Repeat the data exactly, every last line of it.

▸ **Source records**:
※

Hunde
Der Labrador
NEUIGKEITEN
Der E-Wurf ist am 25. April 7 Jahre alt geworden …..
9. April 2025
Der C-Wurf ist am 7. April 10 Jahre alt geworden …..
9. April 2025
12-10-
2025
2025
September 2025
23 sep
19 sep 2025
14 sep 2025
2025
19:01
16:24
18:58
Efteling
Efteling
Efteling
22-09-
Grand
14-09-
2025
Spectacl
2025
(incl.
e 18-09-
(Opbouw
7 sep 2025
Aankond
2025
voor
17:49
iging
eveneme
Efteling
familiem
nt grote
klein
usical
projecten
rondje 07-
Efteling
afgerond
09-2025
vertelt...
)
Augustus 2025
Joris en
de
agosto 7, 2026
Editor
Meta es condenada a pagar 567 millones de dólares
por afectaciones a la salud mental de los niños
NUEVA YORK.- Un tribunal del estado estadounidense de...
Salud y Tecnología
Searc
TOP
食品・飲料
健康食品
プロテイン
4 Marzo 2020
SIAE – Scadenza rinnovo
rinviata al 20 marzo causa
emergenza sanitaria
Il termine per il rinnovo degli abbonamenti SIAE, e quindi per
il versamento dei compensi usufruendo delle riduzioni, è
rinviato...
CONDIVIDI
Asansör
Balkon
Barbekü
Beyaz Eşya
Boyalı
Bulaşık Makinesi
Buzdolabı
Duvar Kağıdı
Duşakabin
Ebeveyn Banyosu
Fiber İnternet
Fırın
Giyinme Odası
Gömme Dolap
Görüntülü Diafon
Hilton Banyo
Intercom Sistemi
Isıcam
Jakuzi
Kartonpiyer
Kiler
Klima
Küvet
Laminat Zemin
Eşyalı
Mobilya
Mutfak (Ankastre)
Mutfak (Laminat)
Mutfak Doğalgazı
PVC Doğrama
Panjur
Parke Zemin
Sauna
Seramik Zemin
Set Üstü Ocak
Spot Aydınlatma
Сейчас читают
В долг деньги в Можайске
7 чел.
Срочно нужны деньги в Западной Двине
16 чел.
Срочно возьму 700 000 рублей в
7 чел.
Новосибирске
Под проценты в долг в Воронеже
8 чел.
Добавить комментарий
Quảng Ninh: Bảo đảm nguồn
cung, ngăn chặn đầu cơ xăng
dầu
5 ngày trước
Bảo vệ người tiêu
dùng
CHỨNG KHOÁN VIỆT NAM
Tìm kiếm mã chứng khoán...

※

▸ **The answer**:
Hunde
Der Labrador
NEUIGKEITEN
Der E-Wurf ist am 25. April 7 Jahre alt geworden …..
9. April 2025
Der C-Wurf ist am 7. April 10 Jahre alt geworden …..
9. April 2025
12-10-
2025
2025
September 2025
23 sep
19 sep 2025
14 sep 2025
2025
19:01
16:24
18:58
Efteling
Efteling
Efteling
22-09-
Grand
14-09-
2025
Spectacl
2025
(incl.
e 18-09-
(Opbouw
7 sep 2025
Aankond
2025
voor
17:49
iging
eveneme
Efteling
familiem
nt grote
klein
usical
projecten
rondje 07-
Efteling
afgerond
09-2025
vertelt...
)
Augustus 2025
Joris en
de
agosto 7, 2026
Editor
Meta es condenada a pagar 567 millones de dólares
por afectaciones a la salud mental de los niños
NUEVA YORK.- Un tribunal del estado estadounidense de...
Salud y Tecnología
Searc
TOP
食品・飲料
健康食品
プロテイン
4 Marzo 2020
SIAE – Scadenza rinnovo
rinviata al 20 marzo causa
emergenza sanitaria
Il termine per il rinnovo degli abbonamenti SIAE, e quindi per
il versamento dei compensi usufruendo delle riduzioni, è
rinviato...
CONDIVIDI
Asansör
Balkon
Barbekü
Beyaz Eşya
Boyalı
Bulaşık Makinesi
Buzdolabı
Duvar Kağıdı
Duşakabin
Ebeveyn Banyosu
Fiber İnternet
Fırın
Giyinme Odası
Gömme Dolap
Görüntülü Diafon
Hilton Banyo
Intercom Sistemi
Isıcam
Jakuzi
Kartonpiyer
Kiler
Klima
Küvet
Laminat Zemin
Eşyalı
Mobilya
Mutfak (Ankastre)
Mutfak (Laminat)
Mutfak Doğalgazı
PVC Doğrama
Panjur
Parke Zemin
Sauna
Seramik Zemin
Set Üstü Ocak
Spot Aydınlatma
Сейчас читают
В долг деньги в Можайске
7 чел.
Срочно нужны деньги в Западной Двине
16 чел.
Срочно возьму 700 000 рублей в
7 чел.
Новосибирске
Под проценты в долг в Воронеже
8 чел.
Добавить комментарий
Quảng Ninh: Bảo đảm nguồn
cung, ngăn chặn đầu cơ xăng
dầu
5 ngày trước
Bảo vệ người tiêu
dùng
CHỨNG KHOÁN VIỆT NAM
Tìm kiếm mã chứng khoán...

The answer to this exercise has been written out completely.